━━ Provided data ━━

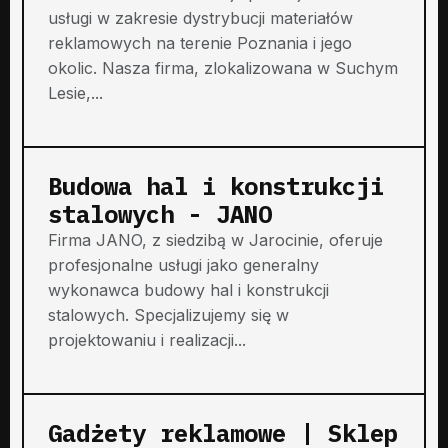
usługi w zakresie dystrybucji materiałów
reklamowych na terenie Poznania i jego
okolic. Nasza firma, zlokalizowana w Suchym
Lesie,...
Budowa hal i konstrukcji
stalowych - JANO
Firma JANO, z siedzibą w Jarocinie, oferuje
profesjonalne usługi jako generalny
wykonawca budowy hal i konstrukcji
stalowych. Specjalizujemy się w
projektowaniu i realizacji...
Gadżety reklamowe | Sklep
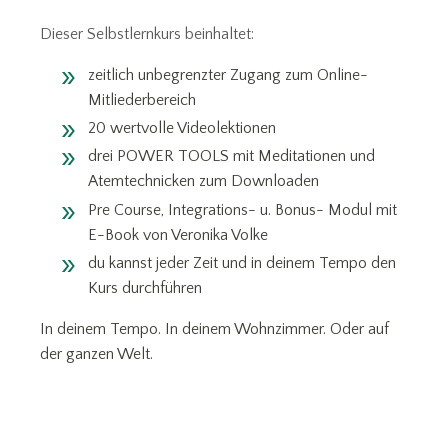
Dieser Selbstlernkurs beinhaltet:
zeitlich unbegrenzter Zugang zum Online-
Mitliederbereich
20 wertvolle Videolektionen
drei POWER TOOLS mit Meditationen und
Atemtechnicken zum Downloaden
Pre Course, Integrations- u. Bonus- Modul mit
E-Book von Veronika Volke
du kannst jeder Zeit und in deinem Tempo den
Kurs durchführen
In deinem Tempo. In deinem Wohnzimmer. Oder auf
der ganzen Welt.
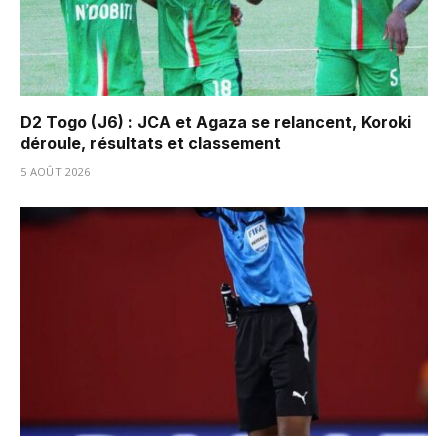
D2 Togo (J6) : JCA et Agaza se relancent, Koroki
déroule, résultats et classement
5 AOÛT 2026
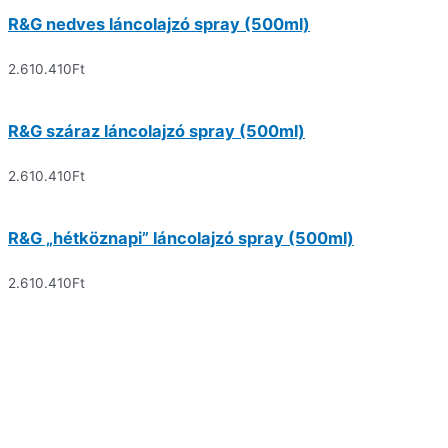
R&G nedves láncolajzó spray (500ml)
2.610.410
Ft
R&G száraz láncolajzó spray (500ml)
2.610.410
Ft
R&G „hétköznapi” láncolajzó spray (500ml)
2.610.410
Ft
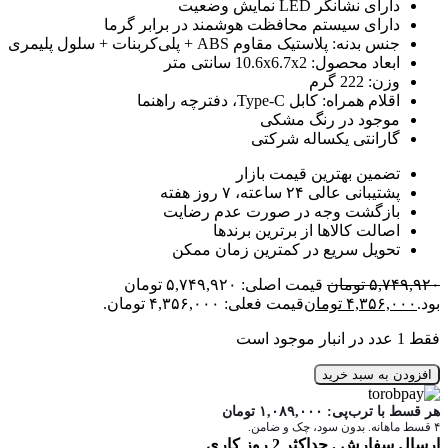
دارای نشانگر LED نمایش وضعیت
دارای سیستم محافظت هوشمند در برابر گرما
جنس بدنه: پلاستیک مقاوم ABS + پلی‌کربنات + سلول پلیمری
ابعاد محصول: 10.6x6.7x2 سانتی متر
وزن: 222 گرم
اقلام همراه: کابل Type-C، دفترچه راهنما
موجود در رنگ مشکی
گارانتی یکساله شرکتی
تضمین بهترین قیمت بازار
پشتیبانی عالی ۲۴ ساعته، ۷ روز هفته
بازگشت وجه در صورت عدم رضایت
اصالت کالاها از برترین برندها
تحویل سریع در کمترین زمان ممکن
۵,۷۴۹,۹۲۰
تومان
قیمت اصلی: ۵,۷۴۹,۹۲۰ تومان
بود.
۴,۳۵۶,۰۰۰
تومان
قیمت فعلی: ۴,۳۵۶,۰۰۰ تومان.
فقط 1 عدد در انبار موجود است
افزودن به سبد خرید
هر قسط با ترب‌پی:
۱,۰۸۹,۰۰۰
تومان
۴ قسط ماهانه. بدون سود، چک و ضامن.
ارسال سفارش . حداکثر 2 روز کاری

━━━

Activity
Output the entries above exactly, without their pictures.

Your response
usługi w zakresie dystrybucji materiałów
reklamowych na terenie Poznania i jego
okolic. Nasza firma, zlokalizowana w Suchym
Lesie,...
Budowa hal i konstrukcji
stalowych - JANO
Firma JANO, z siedzibą w Jarocinie, oferuje
profesjonalne usługi jako generalny
wykonawca budowy hal i konstrukcji
stalowych. Specjalizujemy się w
projektowaniu i realizacji...
Gadżety reklamowe | Sklep
Dieser Selbstlernkurs beinhaltet:
zeitlich unbegrenzter Zugang zum Online-
Mitliederbereich
20 wertvolle Videolektionen
drei POWER TOOLS mit Meditationen und
Atemtechnicken zum Downloaden
Pre Course, Integrations- u. Bonus- Modul mit
E-Book von Veronika Volke
du kannst jeder Zeit und in deinem Tempo den
Kurs durchführen
In deinem Tempo. In deinem Wohnzimmer. Oder auf
der ganzen Welt.
D2 Togo (J6) : JCA et Agaza se relancent, Koroki
déroule, résultats et classement
5 AOÛT 2026
R&G nedves láncolajzó spray (500ml)
2.610.410
Ft
R&G száraz láncolajzó spray (500ml)
2.610.410
Ft
R&G „hétköznapi” láncolajzó spray (500ml)
2.610.410
Ft
دارای نشانگر LED نمایش وضعیت
دارای سیستم محافظت هوشمند در برابر گرما
جنس بدنه: پلاستیک مقاوم ABS + پلی‌کربنات + سلول پلیمری
ابعاد محصول: 10.6x6.7x2 سانتی متر
وزن: 222 گرم
اقلام همراه: کابل Type-C، دفترچه راهنما
موجود در رنگ مشکی
گارانتی یکساله شرکتی
تضمین بهترین قیمت بازار
پشتیبانی عالی ۲۴ ساعته، ۷ روز هفته
بازگشت وجه در صورت عدم رضایت
اصالت کالاها از برترین برندها
تحویل سریع در کمترین زمان ممکن
۵,۷۴۹,۹۲۰
تومان
قیمت اصلی: ۵,۷۴۹,۹۲۰ تومان
بود.
۴,۳۵۶,۰۰۰
تومان
قیمت فعلی: ۴,۳۵۶,۰۰۰ تومان.
فقط 1 عدد در انبار موجود است
افزودن به سبد خرید
هر قسط با ترب‌پی:
۱,۰۸۹,۰۰۰
تومان
۴ قسط ماهانه. بدون سود، چک و ضامن.
ارسال سفارش . حداکثر 2 روز کاری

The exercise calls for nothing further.